## Directions for this task
A faithful copy of the data, pictures omitted, is the required answer.

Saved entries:
• • • •

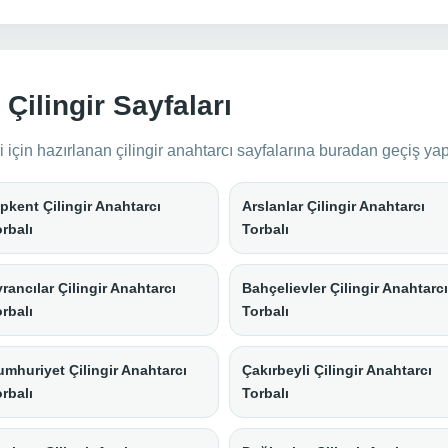
Çilingir Sayfaları
 için hazırlanan çilingir anahtarcı sayfalarına buradan geçiş yapa
pkent Çilingir Anahtarcı
Arslanlar Çilingir Anahtarcı
rbalı
Torbalı
rancılar Çilingir Anahtarcı
Bahçelievler Çilingir Anahtarcı
rbalı
Torbalı
mhuriyet Çilingir Anahtarcı
Çakırbeyli Çilingir Anahtarcı
rbalı
Torbalı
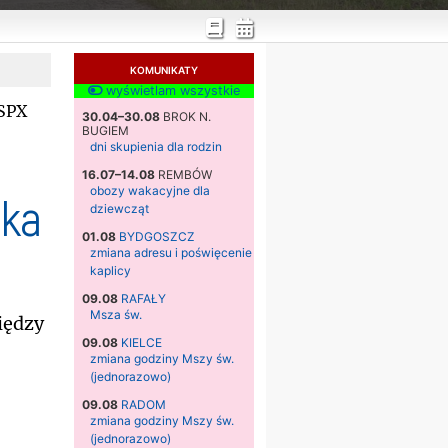
KOMUNIKATY
wyświetlam wszystkie
SSPX
30.04–30.08
BROK N.
BUGIEM
dni skupienia dla rodzin
16.07–14.08
REMBÓW
obozy wakacyjne dla
lka
dziewcząt
01.08
BYDGOSZCZ
zmiana adresu i poświęcenie
kaplicy
09.08
RAFAŁY
Msza św.
iędzy
09.08
KIELCE
zmiana godziny Mszy św.
(jednorazowo)
09.08
RADOM
zmiana godziny Mszy św.
(jednorazowo)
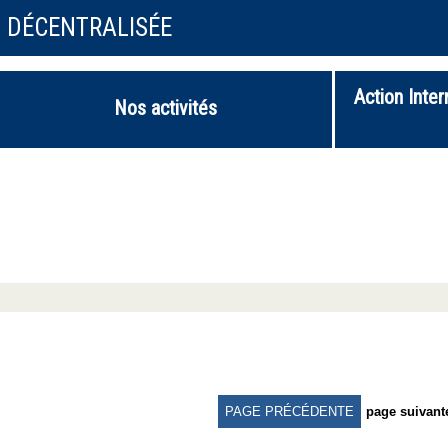
N DÉCENTRALISÉE
Action Inter
Nos activités
PAGE PRÉCÉDENTE
page suivant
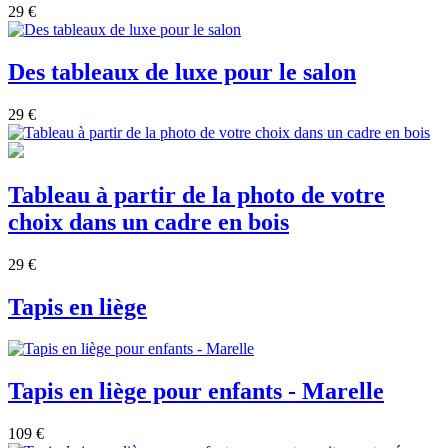
29 €
Des tableaux de luxe pour le salon
29 €
Tableau à partir de la photo de votre
choix dans un cadre en bois
29 €
Tapis en liège
Tapis en liège pour enfants - Marelle
109 €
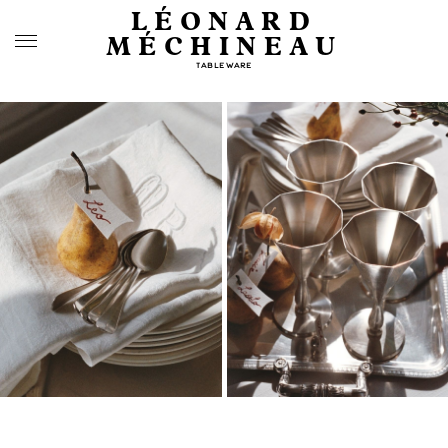
LÉONARD
MÉCHINEAU
TABLEWARE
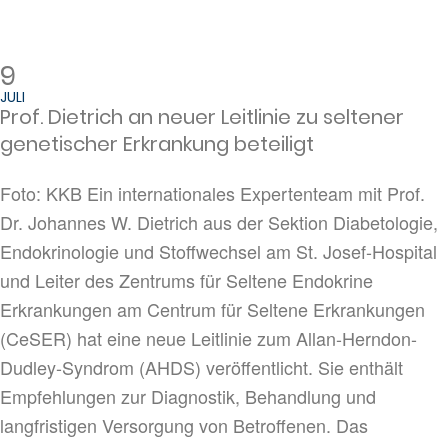
9
JULI
Prof. Dietrich an neuer Leitlinie zu seltener
genetischer Erkrankung beteiligt
Foto: KKB Ein internationales Expertenteam mit Prof.
Dr. Johannes W. Dietrich aus der Sektion Diabetologie,
Endokrinologie und Stoffwechsel am St. Josef-Hospital
und Leiter des Zentrums für Seltene Endokrine
Erkrankungen am Centrum für Seltene Erkrankungen
(CeSER) hat eine neue Leitlinie zum Allan-Herndon-
Dudley-Syndrom (AHDS) veröffentlicht. Sie enthält
Empfehlungen zur Diagnostik, Behandlung und
langfristigen Versorgung von Betroffenen. Das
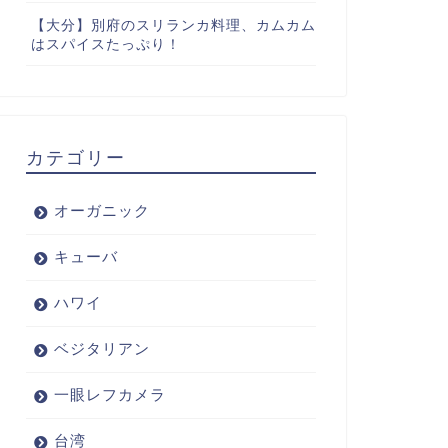
【大分】別府のスリランカ料理、カムカム
はスパイスたっぷり！
カテゴリー
オーガニック
キューバ
ハワイ
ベジタリアン
一眼レフカメラ
台湾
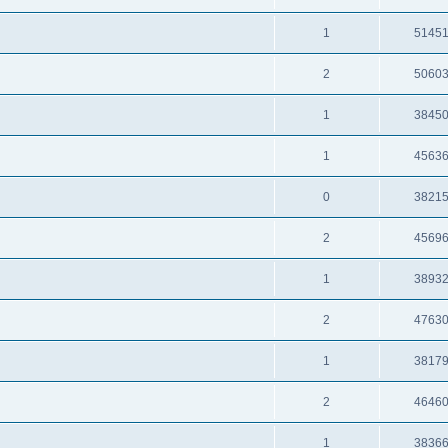
1
5145
2
5060
1
3845
1
4563
0
3821
2
4569
1
3893
2
4763
1
3817
2
4646
1
3836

• • • •

## Task output
Çilingir Sayfaları
 için hazırlanan çilingir anahtarcı sayfalarına buradan geçiş yapa
pkent Çilingir Anahtarcı
Arslanlar Çilingir Anahtarcı
rbalı
Torbalı
rancılar Çilingir Anahtarcı
Bahçelievler Çilingir Anahtarcı
rbalı
Torbalı
mhuriyet Çilingir Anahtarcı
Çakırbeyli Çilingir Anahtarcı
rbalı
Torbalı
KOMUNIKATY
wyświetlam wszystkie
SSPX
30.04–30.08
BROK N.
BUGIEM
dni skupienia dla rodzin
16.07–14.08
REMBÓW
obozy wakacyjne dla
lka
dziewcząt
01.08
BYDGOSZCZ
zmiana adresu i poświęcenie
kaplicy
09.08
RAFAŁY
Msza św.
iędzy
09.08
KIELCE
zmiana godziny Mszy św.
(jednorazowo)
09.08
RADOM
zmiana godziny Mszy św.
(jednorazowo)
N DÉCENTRALISÉE
Action Inter
Nos activités
PAGE PRÉCÉDENTE
page suivant
29 €
Des tableaux de luxe pour le salon
29 €
Tableau à partir de la photo de votre
choix dans un cadre en bois
29 €
Tapis en liège
Tapis en liège pour enfants - Marelle
109 €
LÉONARD
MÉCHINEAU
TABLEWARE
9
JULI
Prof. Dietrich an neuer Leitlinie zu seltener
genetischer Erkrankung beteiligt
Foto: KKB Ein internationales Expertenteam mit Prof.
Dr. Johannes W. Dietrich aus der Sektion Diabetologie,
Endokrinologie und Stoffwechsel am St. Josef-Hospital
und Leiter des Zentrums für Seltene Endokrine
Erkrankungen am Centrum für Seltene Erkrankungen
(CeSER) hat eine neue Leitlinie zum Allan-Herndon-
Dudley-Syndrom (AHDS) veröffentlicht. Sie enthält
Empfehlungen zur Diagnostik, Behandlung und
langfristigen Versorgung von Betroffenen. Das
【大分】別府のスリランカ料理、カムカム
はスパイスたっぷり！
カテゴリー
オーガニック
キューバ
ハワイ
ベジタリアン
一眼レフカメラ
台湾
1
5145
2
5060
1
3845
1
4563
0
3821
2
4569
1
3893
2
4763
1
3817
2
4646
1
3836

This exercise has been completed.